> **Exercise objective**: Which lines of the data contain the string "Domain"? Copy every one.

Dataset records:
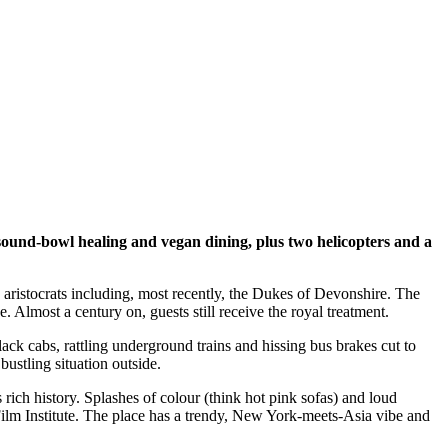
sound-bowl healing and vegan dining, plus two helicopters and a
 aristocrats including, most recently, the Dukes of Devonshire. The
 Almost a century on, guests still receive the royal treatment.
ack cabs, rattling underground trains and hissing bus brakes cut to
ustling situation outside.
rich history. Splashes of colour (think hot pink sofas) and loud
Film Institute. The place has a trendy, New York-meets-Asia vibe and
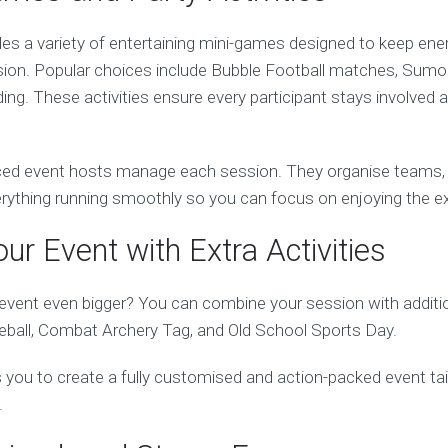
es a variety of entertaining mini-games designed to keep ener
ion. Popular choices include Bubble Football matches, Sumo B
ng. These activities ensure every participant stays involved 
ed event hosts manage each session. They organise teams, e
verything running smoothly so you can focus on enjoying the e
ur Event with Extra Activities
vent even bigger? You can combine your session with addition
ball, Combat Archery Tag, and Old School Sports Day.
ows you to create a fully customised and action-packed event ta
.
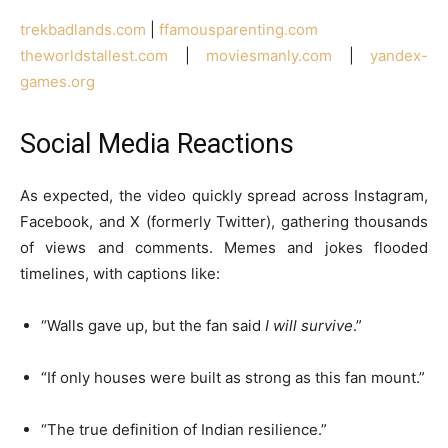
trekbadlands.com
|
ffamousparenting.com
theworldstallest.com
|
moviesmanly.com
|
yandex-
games.org
Social Media Reactions
As expected, the video quickly spread across Instagram,
Facebook, and X (formerly Twitter), gathering thousands
of views and comments. Memes and jokes flooded
timelines, with captions like:
“Walls gave up, but the fan said
I will survive
.”
“If only houses were built as strong as this fan mount.”
“The true definition of Indian resilience.”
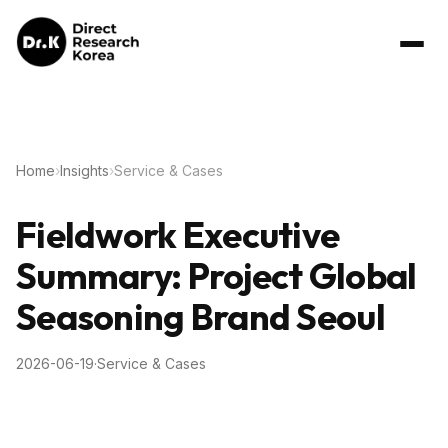
Home
›
Insights
›
Service & Cases
Fieldwork Executive
Summary: Project Global
Seasoning Brand Seoul
2026-06-19
·
Service & Cases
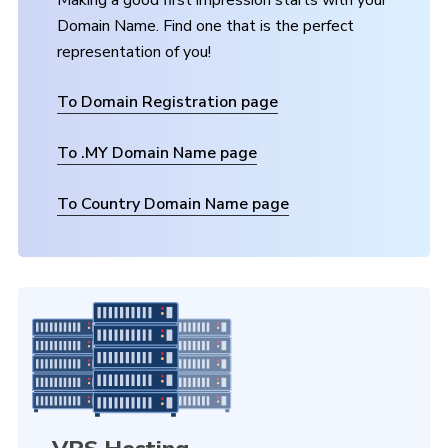
Making a good first impression starts with your
Domain Name. Find one that is the perfect
representation of you!
To Domain Registration page
To .MY Domain Name page
To Country Domain Name page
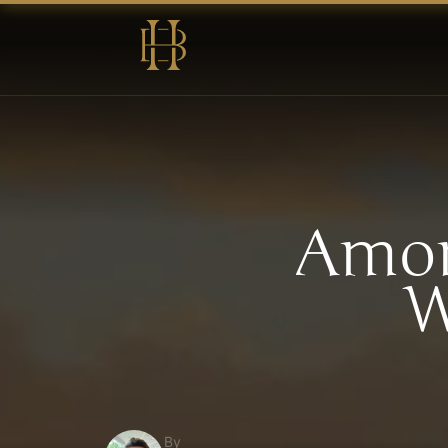
Amon
W
By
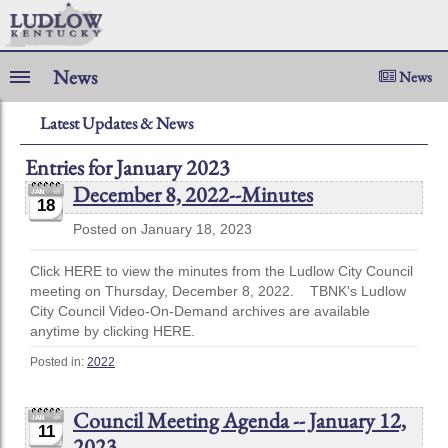
News
News
Latest Updates & News
Entries for January 2023
December 8, 2022--Minutes
18
Posted on January 18, 2023
Click HERE to view the minutes from the Ludlow City Council
meeting on Thursday, December 8, 2022. TBNK's Ludlow
City Council Video-On-Demand archives are available
anytime by clicking HERE.
Posted in:
2022
Council Meeting Agenda -- January 12,
11
2023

> **Answer box**:
Domain Name. Find one that is the perfect
To Domain Registration page
To .MY Domain Name page
To Country Domain Name page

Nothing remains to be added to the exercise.